*Goal of the exercise*: Exact reproductions of all the entries, please, and no pictures.

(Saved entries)
******************************
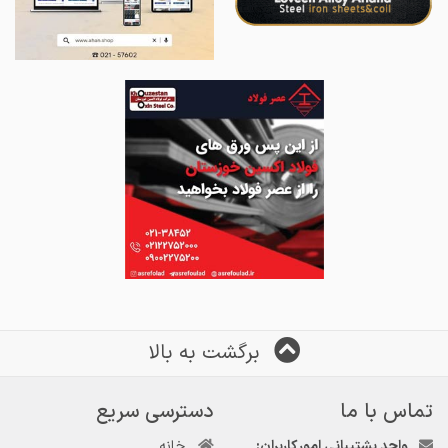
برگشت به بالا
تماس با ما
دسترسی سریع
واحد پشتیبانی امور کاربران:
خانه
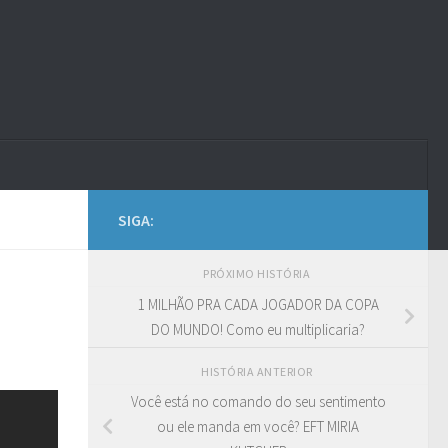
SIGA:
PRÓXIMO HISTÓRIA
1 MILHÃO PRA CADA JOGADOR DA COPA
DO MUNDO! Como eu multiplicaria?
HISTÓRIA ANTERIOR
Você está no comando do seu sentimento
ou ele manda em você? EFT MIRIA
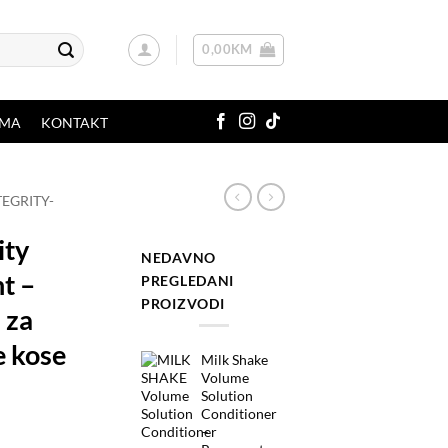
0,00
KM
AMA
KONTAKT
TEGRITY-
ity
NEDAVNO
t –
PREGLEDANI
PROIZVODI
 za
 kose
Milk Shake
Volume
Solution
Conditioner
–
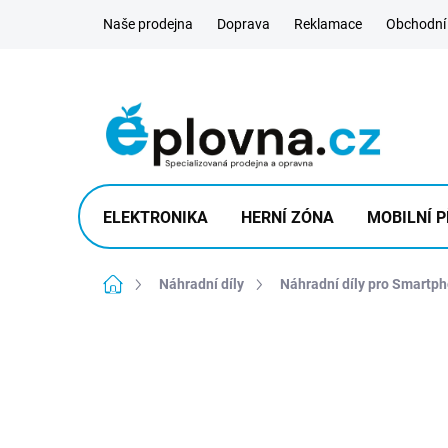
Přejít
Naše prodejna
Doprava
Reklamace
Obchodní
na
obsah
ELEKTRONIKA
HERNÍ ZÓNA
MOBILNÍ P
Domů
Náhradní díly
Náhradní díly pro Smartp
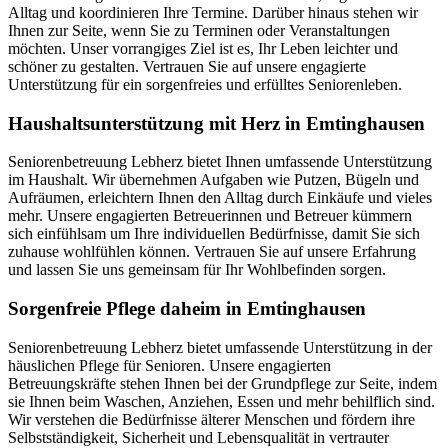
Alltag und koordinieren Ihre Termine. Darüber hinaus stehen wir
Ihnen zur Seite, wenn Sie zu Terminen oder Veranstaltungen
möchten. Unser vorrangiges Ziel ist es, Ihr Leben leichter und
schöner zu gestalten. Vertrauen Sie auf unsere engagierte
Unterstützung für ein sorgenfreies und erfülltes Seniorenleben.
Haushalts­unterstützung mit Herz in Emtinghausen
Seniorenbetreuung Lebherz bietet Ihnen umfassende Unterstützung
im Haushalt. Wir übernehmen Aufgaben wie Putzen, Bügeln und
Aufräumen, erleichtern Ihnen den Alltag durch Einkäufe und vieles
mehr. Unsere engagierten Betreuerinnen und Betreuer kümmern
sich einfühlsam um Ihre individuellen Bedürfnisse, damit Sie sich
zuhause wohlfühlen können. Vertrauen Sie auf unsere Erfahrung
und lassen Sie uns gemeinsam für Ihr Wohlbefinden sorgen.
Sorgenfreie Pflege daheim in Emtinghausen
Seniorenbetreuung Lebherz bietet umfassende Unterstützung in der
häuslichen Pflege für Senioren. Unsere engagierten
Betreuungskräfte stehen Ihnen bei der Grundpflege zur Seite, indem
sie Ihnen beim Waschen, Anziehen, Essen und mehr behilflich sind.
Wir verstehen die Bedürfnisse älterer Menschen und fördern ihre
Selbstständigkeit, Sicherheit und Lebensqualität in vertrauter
******************************
*Output of the task*:
برگشت به بالا
تماس با ما
دسترسی سریع
واحد پشتیبانی امور کاربران:
خانه
SIGA:
PRÓXIMO HISTÓRIA
1 MILHÃO PRA CADA JOGADOR DA COPA
DO MUNDO! Como eu multiplicaria?
HISTÓRIA ANTERIOR
Você está no comando do seu sentimento
ou ele manda em você? EFT MIRIA
0,00
KM
AMA
KONTAKT
TEGRITY-
ity
NEDAVNO
t –
PREGLEDANI
PROIZVODI
 za
 kose
Milk Shake
Volume
Solution
Conditioner
–
Přejít
Naše prodejna
Doprava
Reklamace
Obchodní
na
obsah
ELEKTRONIKA
HERNÍ ZÓNA
MOBILNÍ P
Domů
Náhradní díly
Náhradní díly pro Smartp
Alltag und koordinieren Ihre Termine. Darüber hinaus stehen wir
Ihnen zur Seite, wenn Sie zu Terminen oder Veranstaltungen
möchten. Unser vorrangiges Ziel ist es, Ihr Leben leichter und
schöner zu gestalten. Vertrauen Sie auf unsere engagierte
Unterstützung für ein sorgenfreies und erfülltes Seniorenleben.
Haushalts­unterstützung mit Herz in Emtinghausen
Seniorenbetreuung Lebherz bietet Ihnen umfassende Unterstützung
im Haushalt. Wir übernehmen Aufgaben wie Putzen, Bügeln und
Aufräumen, erleichtern Ihnen den Alltag durch Einkäufe und vieles
mehr. Unsere engagierten Betreuerinnen und Betreuer kümmern
sich einfühlsam um Ihre individuellen Bedürfnisse, damit Sie sich
zuhause wohlfühlen können. Vertrauen Sie auf unsere Erfahrung
und lassen Sie uns gemeinsam für Ihr Wohlbefinden sorgen.
Sorgenfreie Pflege daheim in Emtinghausen
Seniorenbetreuung Lebherz bietet umfassende Unterstützung in der
häuslichen Pflege für Senioren. Unsere engagierten
Betreuungskräfte stehen Ihnen bei der Grundpflege zur Seite, indem
sie Ihnen beim Waschen, Anziehen, Essen und mehr behilflich sind.
Wir verstehen die Bedürfnisse älterer Menschen und fördern ihre
Selbstständigkeit, Sicherheit und Lebensqualität in vertrauter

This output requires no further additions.